Take the lines below from the one with "5% phí dịch vụ" through the one with "длинномерных изделий выпускаемых" and print only them, exactly. Don't print the pictures.

**** SUPPLIED MATERIAL

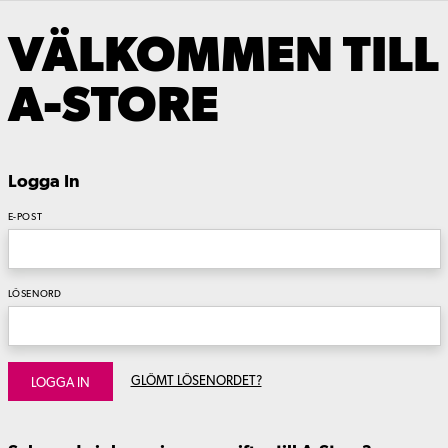
VÄLKOMMEN TILL
A-STORE
Logga In
E-POST
LÖSENORD
GLÖMT LÖSENORDET?
LOGGA IN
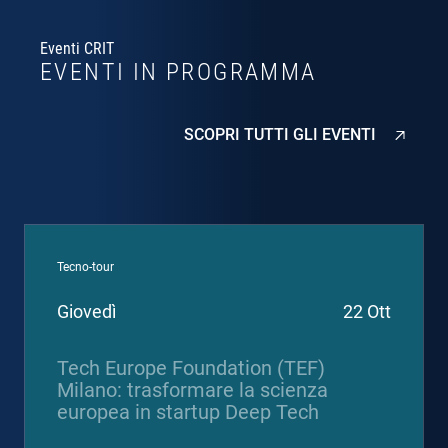
Eventi CRIT
EVENTI IN PROGRAMMA
SCOPRI TUTTI GLI EVENTI
Tecno-tour
Giovedì
22 Ott
Tech Europe Foundation (TEF)
Milano: trasformare la scienza
europea in startup Deep Tech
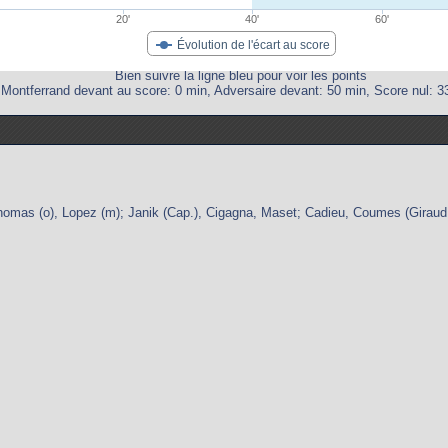
20'
40'
60'
Évolution de l'écart au score
Bien suivre la ligne bleu pour voir les points
Montferrand devant au score: 0 min, Adversaire devant: 50 min, Score nul: 3
mas (o), Lopez (m); Janik (Cap.), Cigagna, Maset; Cadieu, Coumes (Giraud, 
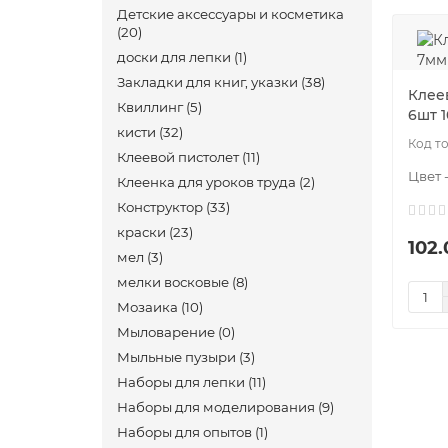
Детские аксессуары и косметика
(20)
доски для лепки (1)
Закладки для книг, указки (38)
Клее
Квиллинг (5)
6шт 
кисти (32)
Клеевой пистолет (11)
Цвет 
Клеенка для уроков труда (2)
Конструктор (33)
краски (23)
102.
мел (3)
мелки восковые (8)
Мозаика (10)
Мыловарение (0)
Мыльные пузыри (3)
Наборы для лепки (11)
Наборы для моделирования (9)
Наборы для опытов (1)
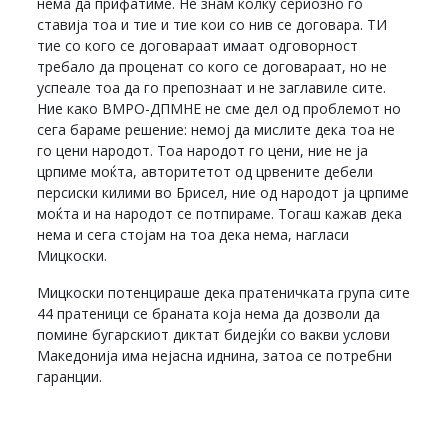
нема да прифатиме. Не знам колку сериозно го
ставија тоа и тие и тие кои со нив се договара. ТИ
тие со кого се договараат имаат одговорност
требало да проценат со кого се договараат, но не
успеале тоа да го препознаат и не заглавиле сите.
Ние како ВМРО-ДПМНЕ не сме дел од проблемот но
сега бараме решение: немој да мислите дека тоа не
го цени народот. Тоа народот го цени, ние не ја
црпиме моќта, авторитетот од црвените дебели
персиски килими во Брисел, ние од народот ја црпиме
моќта и на народот се потпираме. Тогаш кажав дека
нема и сега стојам на тоа дека нема, нагласи
Мицкоски.
Мицкоски потенцираше дека пратеничката група сите
44 пратеници се браната која нема да дозволи да
помине бугарскиот диктат бидејќи со вакви услови
Македонија има нејасна иднина, затоа се потребни
гаранции.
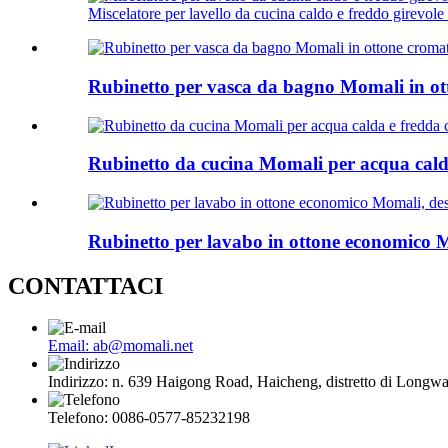
Miscelatore per lavello da cucina caldo e freddo girevol
Rubinetto per vasca da bagno Momali in ot
Rubinetto da cucina Momali per acqua calda
Rubinetto per lavabo in ottone economico 
CONTATTACI
Email: ab@momali.net
Indirizzo: n. 639 Haigong Road, Haicheng, distretto di Long
Telefono: 0086-0577-85232198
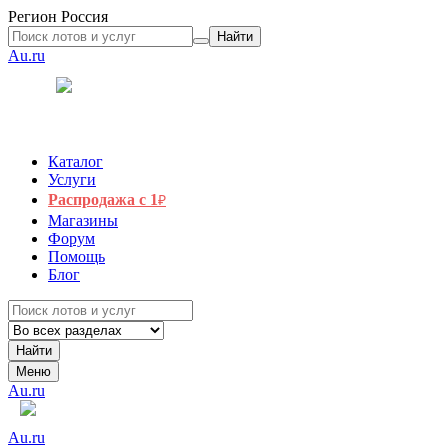
Регион
Россия
Найти
Au.ru
Каталог
Услуги
Распродажа с 1
₽
Магазины
Форум
Помощь
Блог
Найти
Меню
Au.ru
Au.ru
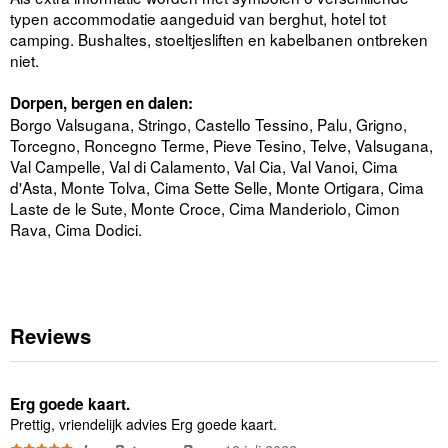
typen accommodatie aangeduid van berghut, hotel tot
camping. Bushaltes, stoeltjesliften en kabelbanen ontbreken
niet.
Dorpen, bergen en dalen:
Borgo Valsugana, Stringo, Castello Tessino, Palu, Grigno,
Torcegno, Roncegno Terme, Pieve Tesino, Telve, Valsugana,
Val Campelle, Val di Calamento, Val Cia, Val Vanoi, Cima
d'Asta, Monte Tolva, Cima Sette Selle, Monte Ortigara, Cima
Laste de le Sute, Monte Croce, Cima Manderiolo, Cimon
Rava, Cima Dodici.
Reviews
Erg goede kaart.
Prettig, vriendelijk advies Erg goede kaart.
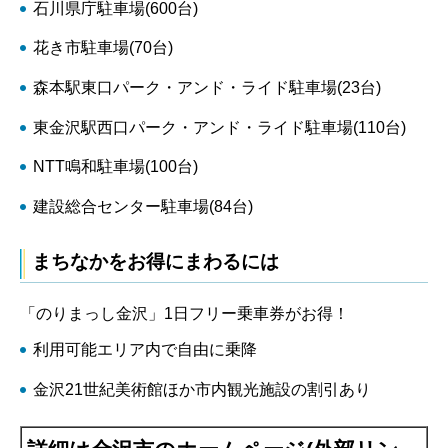
石川県庁駐車場(600台)
花き市駐車場(70台)
森本駅東口パーク・アンド・ライド駐車場(23台)
東金沢駅西口パーク・アンド・ライド駐車場(110台)
NTT鳴和駐車場(100台)
建設総合センター駐車場(84台)
まちなかをお得にまわるには
「のりまっし金沢」1日フリー乗車券がお得！
利用可能エリア内で自由に乗降
金沢21世紀美術館ほか市内観光施設の割引あり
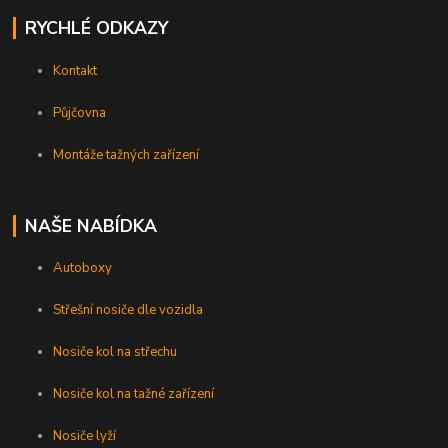
RYCHLÉ ODKAZY
Kontakt
Půjčovna
Montáže tažných zařízení
NAŠE NABÍDKA
Autoboxy
Střešní nosiče dle vozidla
Nosiče kol na střechu
Nosiče kol na tažné zařízení
Nosiče lyží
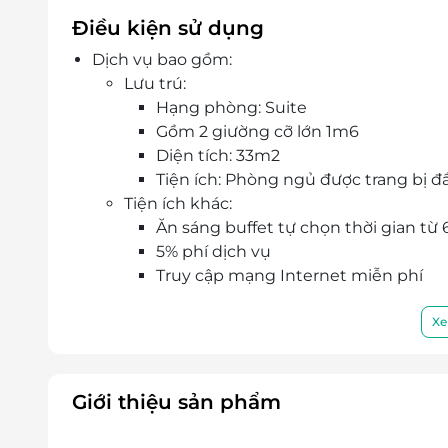
Điều kiện sử dụng
Dịch vụ bao gồm:
Lưu trú:
Hạng phòng: Suite
Gồm 2 giường cỡ lớn 1m6
Diện tích: 33m2
Tiện ích: Phòng ngủ được trang bị đầ
Tiện ích khác:
Ăn sáng buffet tự chọn thời gian t
5% phí dịch vụ
Truy cập mạng Internet miễn phí
Miễn phí 02 chai nước khoáng, trà v
Phụ thu trẻ em:
Xe
Dưới 06 tuổi: Miễn phí (ngủ chung với b
Từ 06 – 12 tuổi: Tính 50% giá người lớn
Từ 12 tuổi trở lên tính giá phòng như ngư
Giới thiệu sản phẩm
Thời gian nhận trả phòng:
Giờ nhận phòng: Sau 14h00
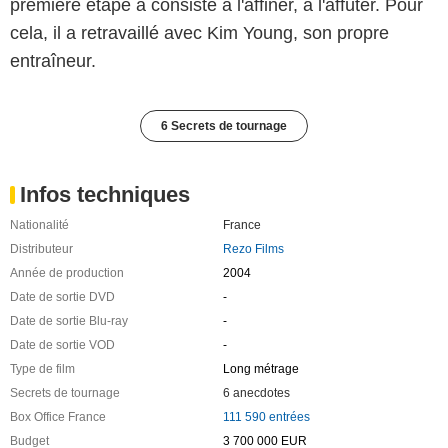
première étape a consisté à l'affiner, à l'affûter. Pour
cela, il a retravaillé avec Kim Young, son propre
entraîneur.
6 Secrets de tournage
Infos techniques
Nationalité
France
Distributeur
Rezo Films
Année de production
2004
Date de sortie DVD
-
Date de sortie Blu-ray
-
Date de sortie VOD
-
Type de film
Long métrage
Secrets de tournage
6 anecdotes
Box Office France
111 590 entrées
Budget
3 700 000 EUR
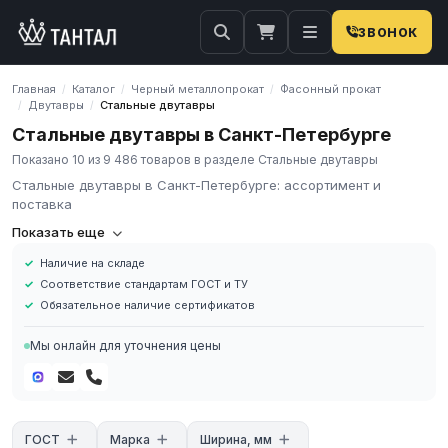
ЗВОНОК
Главная
Каталог
Черный металлопрокат
Фасонный прокат
/
/
/
Двутавры
Стальные двутавры
/
/
Стальные двутавры в Санкт-Петербурге
Показано 10 из 9 486 товаров в разделе Стальные двутавры
Стальные двутавры в Санкт-Петербурге: ассортимент и
поставка
Стальные двутавры
Показать еще
Наличие на складе
Двутавровые балки
- одни из самых востребованных
Соответствие стандартам ГОСТ и ТУ
длинномерных изделий выпускаемых черной металлургией.
Обязательное наличие сертификатов
Данный вид стандартного профильного проката образован
двумя параллельными полками, которые соединяются стенкой
Мы онлайн для уточнения цены
с поперечным сечением близкое по конфигурации литере "Н".
Для производства стальных двутавров используются
высокопрочные марки стали:
углеродистая содержащая большой процент углерода;
ГОСТ
Марка
Ширина, мм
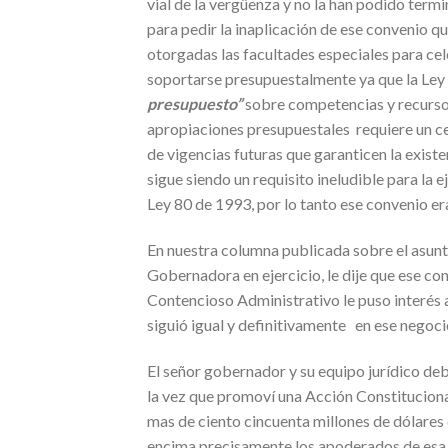
vial de la vergüenza y no la han podido termi
para pedir la inaplicación de ese convenio q
otorgadas las facultades especiales para ce
soportarse presupuestalmente ya que la Le
presupuesto”
sobre competencias y recurso
apropiaciones presupuestales requiere un cer
de vigencias futuras que garanticen la exist
sigue siendo un requisito ineludible para la e
Ley 80 de 1993, por lo tanto ese convenio er
En nuestra columna publicada sobre el asunt
Gobernadora en ejercicio, le dije que ese con
Contencioso Administrativo le puso interés a
siguió igual y definitivamente en ese negocio 
El señor gobernador y su equipo jurídico d
la vez que promoví una Acción Constituciona
mas de ciento cincuenta millones de dólares
encima precisamente los apoderados de esa e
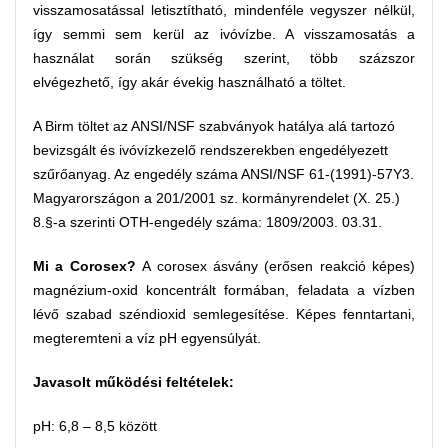
visszamosatással letisztítható, mindenféle vegyszer nélkül,
így semmi sem kerül az ivóvízbe. A visszamosatás a
használat során szükség szerint, több százszor
elvégezhető, így akár évekig használható a töltet.
A Birm töltet az ANSI/NSF szabványok hatálya alá tartozó
bevizsgált és ivóvízkezelő rendszerekben engedélyezett
szűrőanyag. Az engedély száma ANSI/NSF 61-(1991)-57Y3.
Magyarországon a 201/2001 sz. kormányrendelet (X. 25.)
8.§-a szerinti OTH-engedély száma: 1809/2003. 03.31.
Mi a Corosex?
A corosex ásvány (erősen reakció képes)
magnézium-oxid koncentrált formában, feladata a vízben
lévő szabad széndioxid semlegesítése. Képes fenntartani,
megteremteni a víz pH egyensúlyát.
Javasolt működési feltételek:
pH: 6,8 – 8,5 között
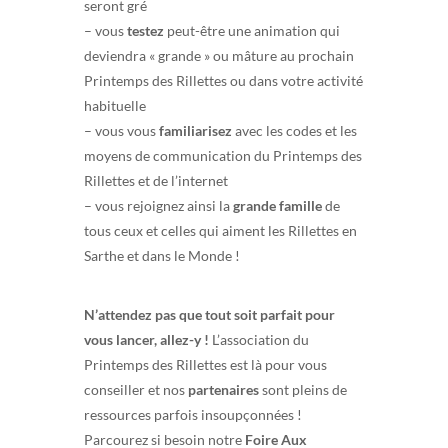
seront gré
– vous
testez
peut-être une animation qui
deviendra « grande » ou mâture au prochain
Printemps des Rillettes ou dans votre activité
habituelle
– vous vous
familiarisez
avec les codes et les
moyens de communication du Printemps des
Rillettes et de l’internet
– vous rejoignez ainsi la
grande famille
de
tous ceux et celles qui aiment les Rillettes en
Sarthe et dans le Monde !
N’attendez pas que tout soit parfait pour
vous lancer, allez-y !
L’association du
Printemps des Rillettes est là pour vous
conseiller et nos
partenaires
sont pleins de
ressources parfois insoupçonnées !
Parcourez si besoin notre
Foire Aux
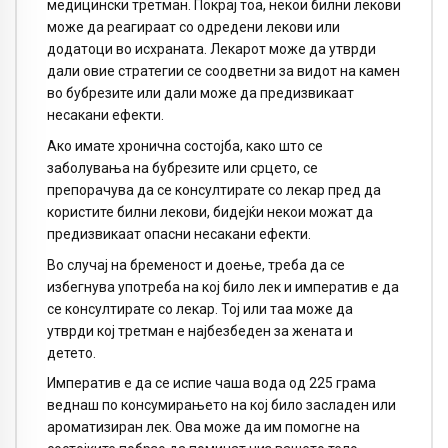
медицински третман. Покрај тоа, некои билни лекови
може да реагираат со одредени лекови или
додатоци во исхраната. Лекарот може да утврди
дали овие стратегии се соодветни за видот на камен
во бубрезите или дали може да предизвикаат
несакани ефекти.
Ако имате хронична состојба, како што се
заболувања на бубрезите или срцето, се
препорачува да се консултирате со лекар пред да
користите билни лекови, бидејќи некои можат да
предизвикаат опасни несакани ефекти.
Во случај на бременост и доење, треба да се
избегнува употреба на кој било лек и императив е да
се консултирате со лекар. Тој или таа може да
утврди кој третман е најбезбеден за жената и
детето.
Императив е да се испие чаша вода од 225 грама
веднаш по консумирањето на кој било засладен или
ароматизиран лек. Ова може да им помогне на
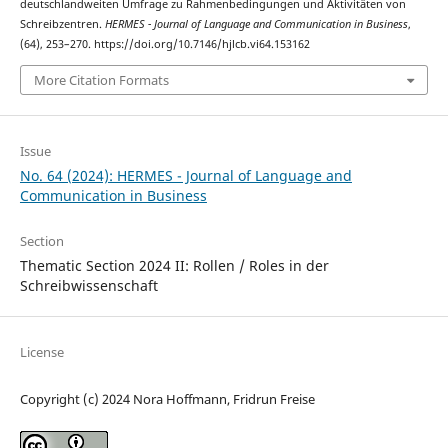
deutschlandweiten Umfrage zu Rahmenbedingungen und Aktivitäten von
Schreibzentren.
HERMES - Journal of Language and Communication in Business
,
(64), 253–270. https://doi.org/10.7146/hjlcb.vi64.153162
More Citation Formats
Issue
No. 64 (2024): HERMES - Journal of Language and
Communication in Business
Section
Thematic Section 2024 II: Rollen / Roles in der
Schreibwissenschaft
License
Copyright (c) 2024 Nora Hoffmann, Fridrun Freise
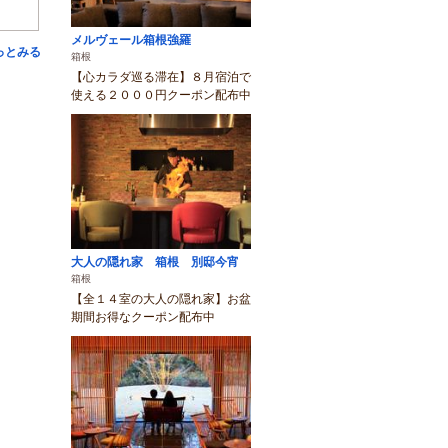
メルヴェール箱根強羅
っとみる
箱根
【心カラダ巡る滞在】８月宿泊で
使える２０００円クーポン配布中
大人の隠れ家 箱根 別邸今宵
箱根
【全１４室の大人の隠れ家】お盆
期間お得なクーポン配布中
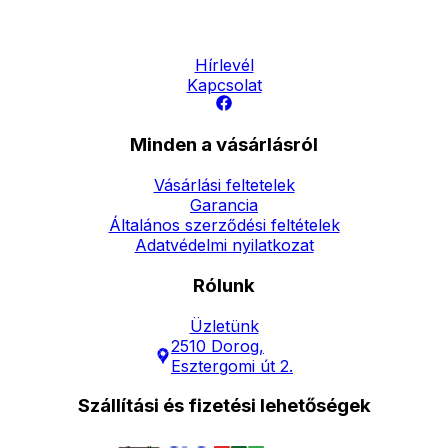
Elérhetőség
Hírlevél
Kapcsolat
Minden a vásárlásról
Vásárlási feltetelek
Garancia
Általános szerződési feltételek
Adatvédelmi nyilatkozat
Rólunk
Üzletünk
2510 Dorog,
Esztergomi út 2.
Szállítási és fizetési lehetőségek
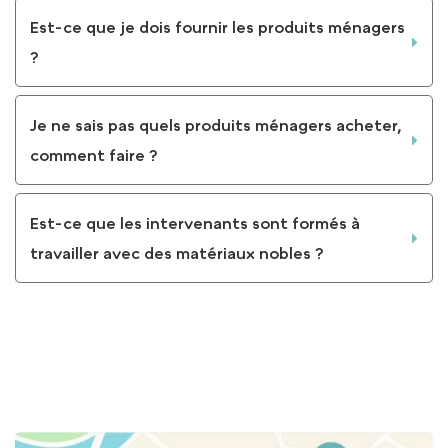
Est-ce que je dois fournir les produits ménagers
?
Je ne sais pas quels produits ménagers acheter,
comment faire ?
Est-ce que les intervenants sont formés à
travailler avec des matériaux nobles ?
VOIR TOUTES LES QUESTIONS ET LES RÉPONSES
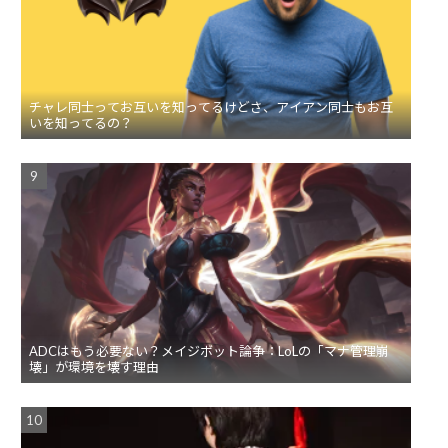
チャレ同士ってお互いを知ってるけどさ、アイアン同士もお互
いを知ってるの？
ADCはもう必要ない？メイジボット論争：LoLの「マナ管理崩
壊」が環境を壊す理由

********

ANSWER SPACE
5% phí dịch vụ
Truy cập mạng Internet miễn phí
Miễn phí 02 chai nước khoáng, trà v
Phụ thu trẻ em:
Xe
Dưới 06 tuổi: Miễn phí (ngủ chung với b
Từ 06 – 12 tuổi: Tính 50% giá người lớn
Từ 12 tuổi trở lên tính giá phòng như ngư
Giới thiệu sản phẩm
Thời gian nhận trả phòng:
Giờ nhận phòng: Sau 14h00
première étape a consisté à l'affiner, à l'affûter. Pour
cela, il a retravaillé avec Kim Young, son propre
entraîneur.
6 Secrets de tournage
Infos techniques
Nationalité
France
Distributeur
Rezo Films
Année de production
2004
Date de sortie DVD
-
Date de sortie Blu-ray
-
Date de sortie VOD
-
Type de film
Long métrage
Secrets de tournage
6 anecdotes
Box Office France
111 590 entrées
Budget
3 700 000 EUR
ЗВОНОК
Главная
Каталог
Черный металлопрокат
Фасонный прокат
/
/
/
Двутавры
Стальные двутавры
/
/
Стальные двутавры в Санкт-Петербурге
Показано 10 из 9 486 товаров в разделе Стальные двутавры
Стальные двутавры в Санкт-Петербурге: ассортимент и
поставка
Стальные двутавры
Показать еще
Наличие на складе
Двутавровые балки
- одни из самых востребованных
Соответствие стандартам ГОСТ и ТУ
длинномерных изделий выпускаемых черной металлургией.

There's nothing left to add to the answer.